Entre la escabrosa historia de la monarquía inglesa, vida y obra de Enrique VIII lo destacan como uno de los monarcas más polémicos. Durante su reinado, en un período de perturbación, acontecieron profundas transformaciones en diversos ámbitos. En su anhelo por engendrar un heredero masculino al trono, Enrique se casó con varias mujeres, desechándolas conforme se mostraban incapaces de cumplir su voluntad. Peor aún, para lograr lo que quería este rey hizo lo que hasta entonces parecía impensable: rompió relaciones con la poderosa Iglesia Católica Romana y fundó su propia Iglesia.
Un polémico rey.
Cuando uno observa los retratos de Enrique VIII, nos encontramos con un sujeto regordete y bonachón. Los registros históricos apuntan a que murió a consecuencia de un avanzado cuadro de diabetes, probablemente resultado de una vida llena de excesos exagerados. Además de una dieta con abundante azúcar, la vida del rey se caracterizaba por el ocio y la desorganización.

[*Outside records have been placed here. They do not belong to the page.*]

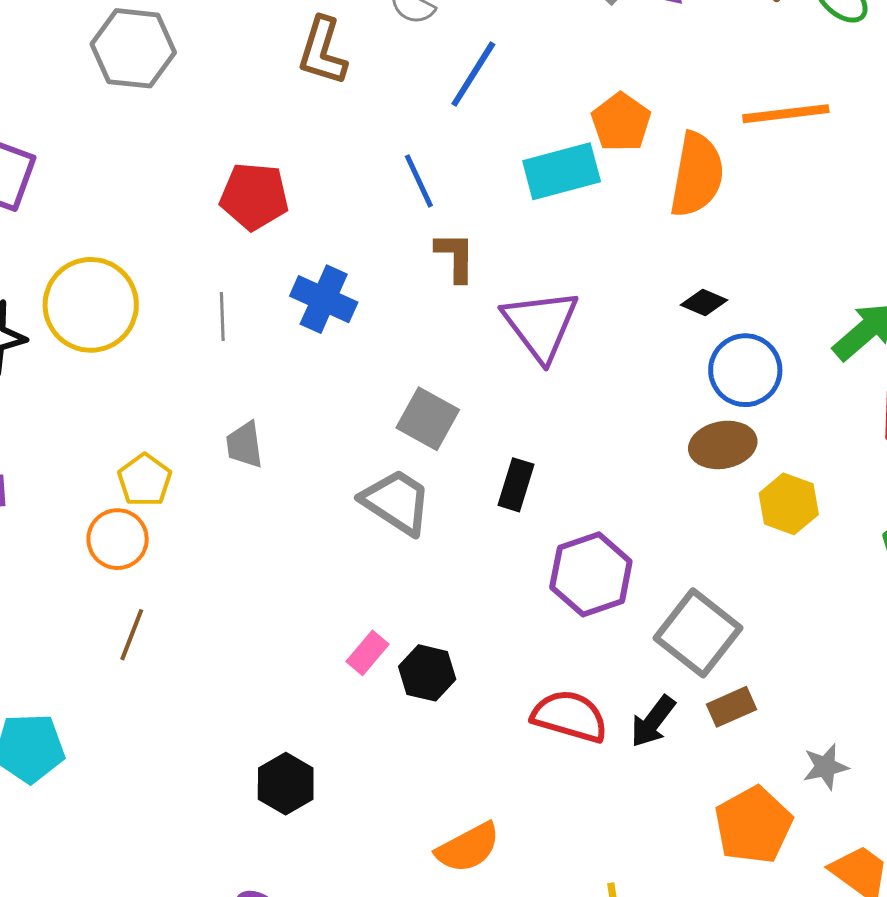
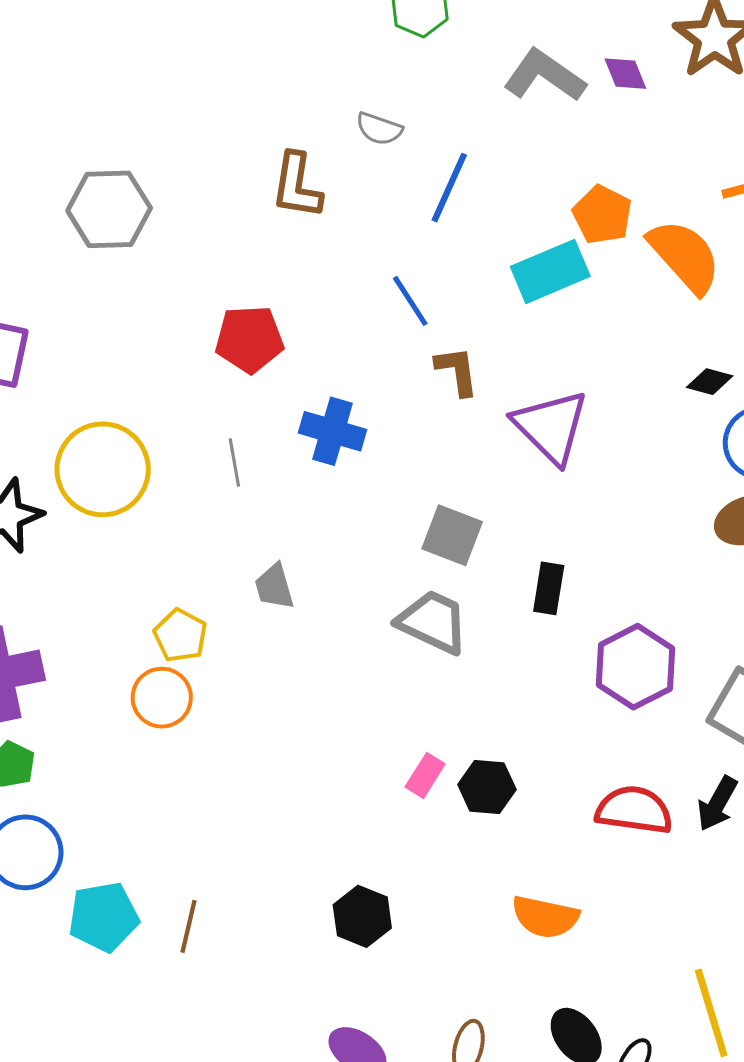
orange semicircle: (697, 175) -> (685, 256), turned -44
brown line: (132, 635) -> (188, 926), moved
orange semicircle: (468, 848) -> (545, 917), moved, turned 48

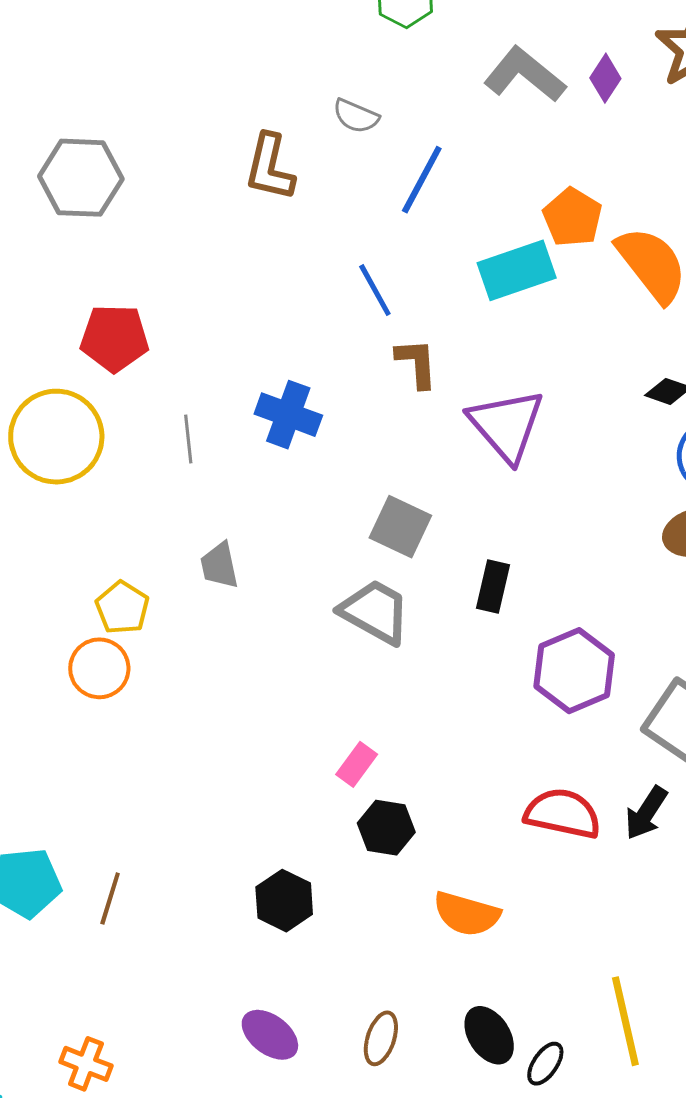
purple diamond: (625, 74) -> (605, 78), turned 51
red pentagon: (249, 339) -> (114, 338), moved
black hexagon: (487, 787) -> (386, 828), moved

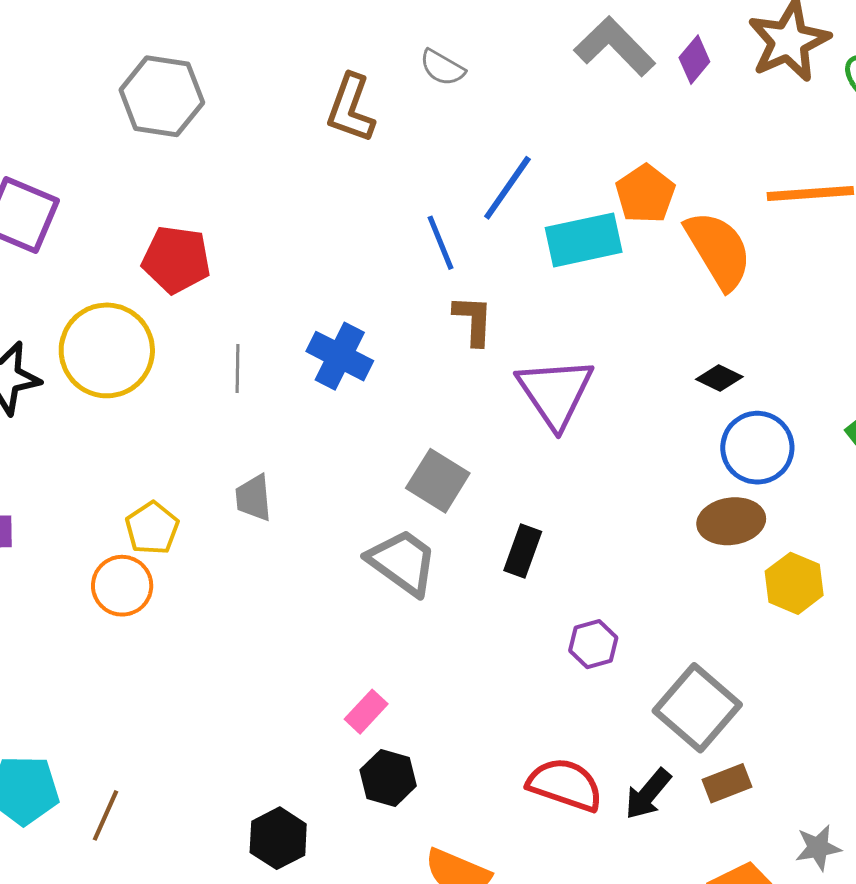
blue line: (422, 180) -> (507, 188), moved
purple hexagon: (574, 671) -> (593, 644), size x0.6

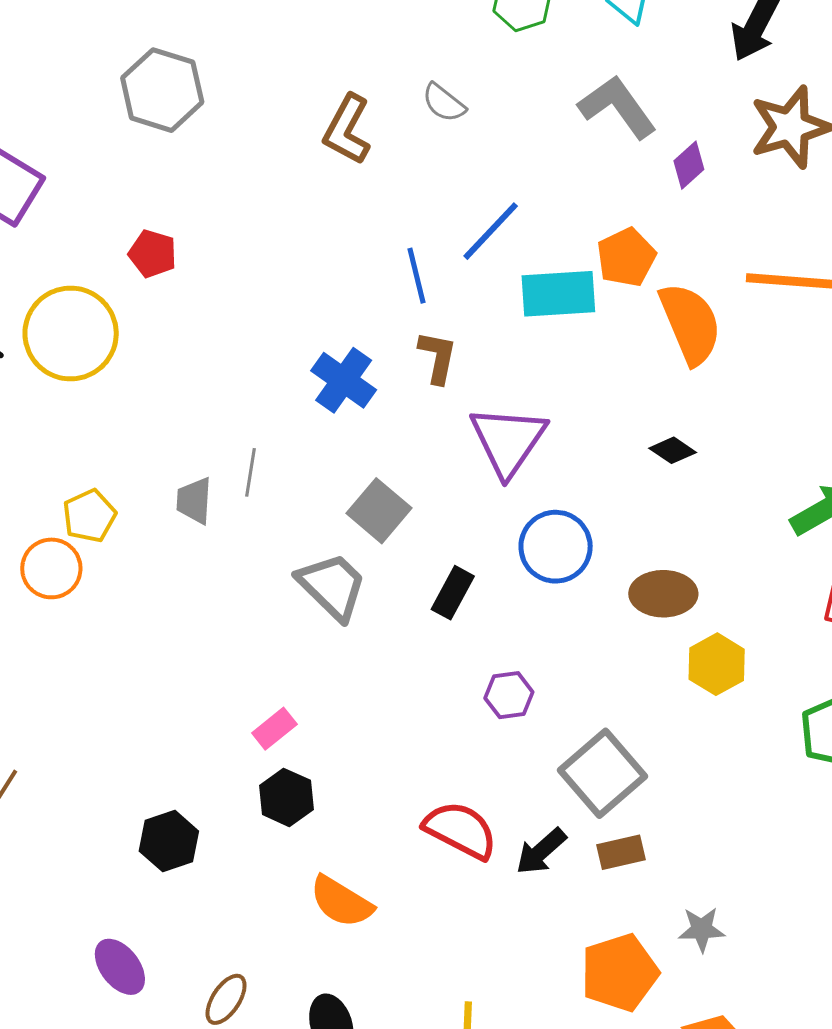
purple diamond: (694, 60) -> (689, 165), moved
red pentagon: (176, 260) -> (153, 254), size x0.7
blue cross: (340, 356) -> (344, 380), moved
gray line: (238, 368) -> (251, 472), moved
blue circle: (757, 448) -> (556, 547), moved

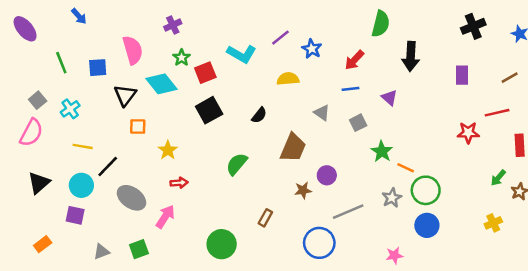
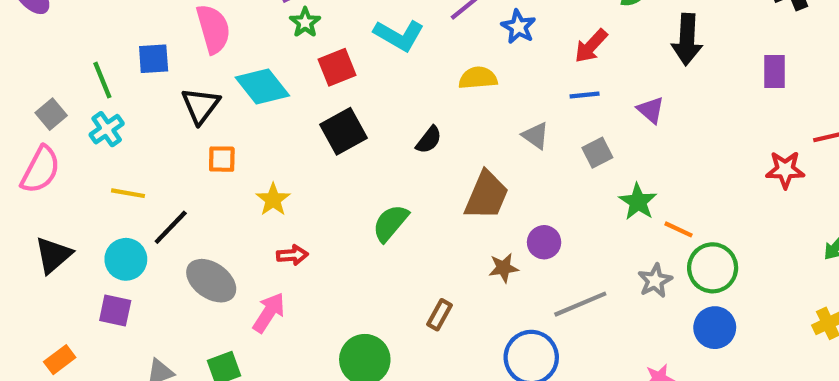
green star: (182, 58) -> (305, 22), moved
green line: (61, 63) -> (102, 80), moved

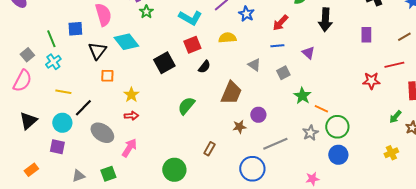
red square: (337, 67) -> (192, 45), moved
red arrow: (292, 255) -> (131, 116), moved

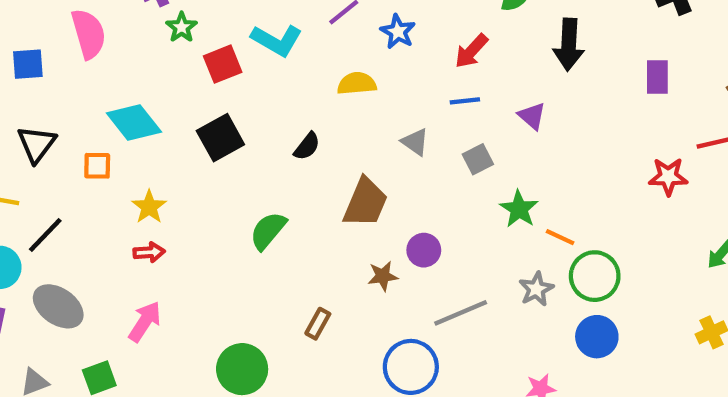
cyan diamond: (126, 42) -> (134, 122), moved
red square: (192, 45) -> (223, 64), moved
black triangle: (97, 51) -> (37, 144), moved
gray ellipse: (102, 133) -> (58, 306), moved

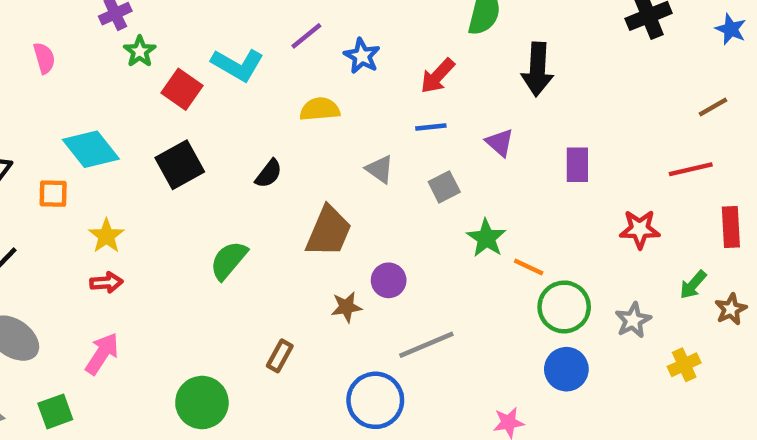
pink semicircle: (88, 34) -> (44, 58), size x0.6
red square: (223, 64) -> (182, 89), turned -33
purple rectangle: (657, 77) -> (577, 165), moved
red star: (668, 177) -> (640, 229), moved
gray star: (536, 289) -> (633, 320), moved

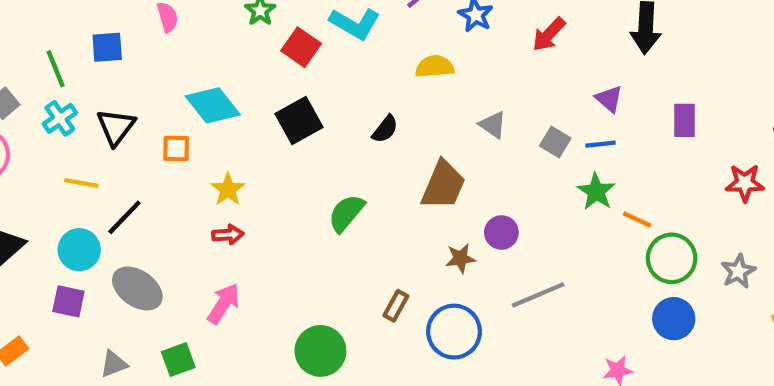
blue line: (431, 127) -> (600, 144), moved
gray square: (444, 187) -> (555, 142), turned -32
blue circle: (375, 400) -> (454, 332), moved

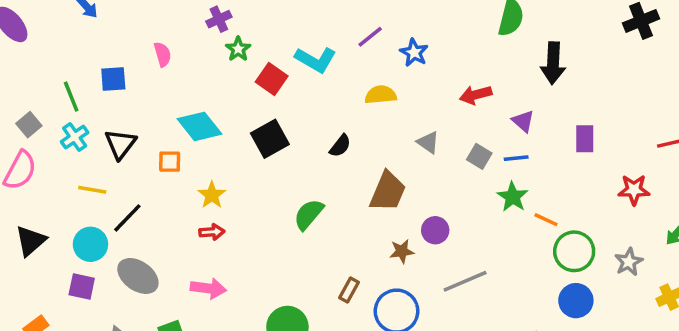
red arrow: (549, 34) -> (476, 95), moved, turned 32
pink arrow: (224, 304) -> (208, 288), turned 64

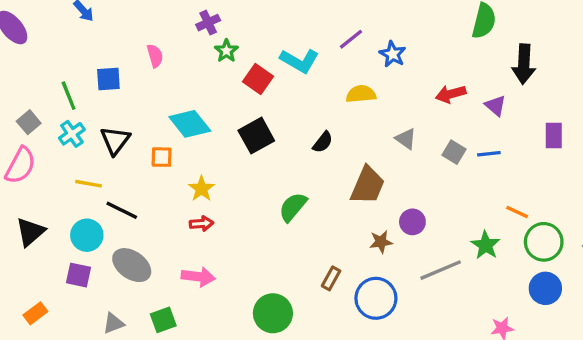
purple triangle: (523, 121) -> (496, 106), moved
green star: (513, 197) -> (486, 245), moved
black line: (127, 218) -> (122, 210), turned 72

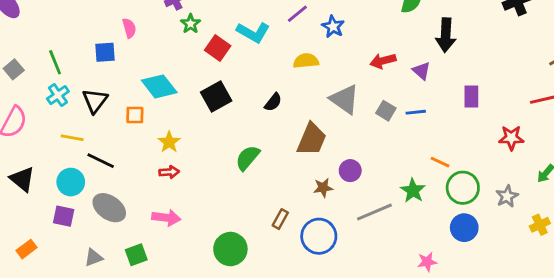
blue square: (108, 79) -> (105, 52), moved
gray square: (29, 122) -> (14, 69), moved
gray triangle: (406, 139) -> (344, 99), size x1.6
black triangle: (30, 232) -> (22, 179), turned -40

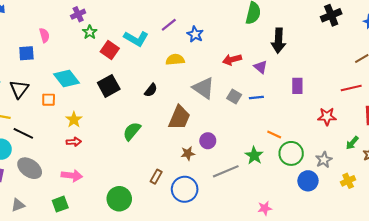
blue circle: (464, 228) -> (308, 181), moved
green square: (136, 255) -> (60, 204), moved

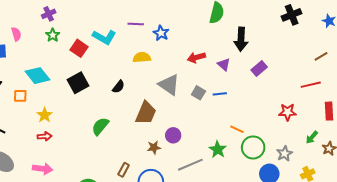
purple line: (169, 25) -> (136, 24), turned 42
green star: (90, 32) -> (53, 35), moved
purple rectangle: (297, 86) -> (259, 69), moved, turned 49

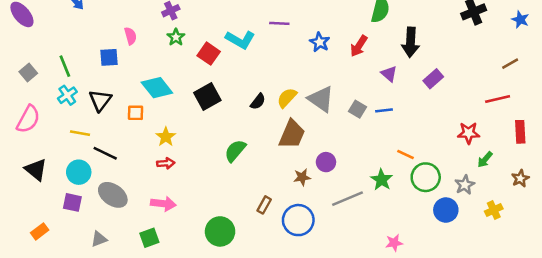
blue star: (161, 33) -> (320, 42), moved
yellow semicircle: (142, 57) -> (287, 98), moved, turned -42
red arrow: (196, 57) -> (359, 46), moved, turned -42
green arrow: (312, 137) -> (485, 160), moved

Algunos estudios apuntan a que probablemente padecía alguna clase de perturbación mental, lo que explicaría su comportamiento excéntrico y sus frecuentes cambios de humor. Evidentemente, todo esto terminó pasándole factura. En el año de 1547, con 55 años, Enrique VIII murió pesando 140 kg y con un diámetro de cintura de 150 centímetros. Existen relatos de que su cadáver tuvo que ser lavado numerosas veces con esencias aromáticas previo a su funeral por el nauseabundo olor que despedía.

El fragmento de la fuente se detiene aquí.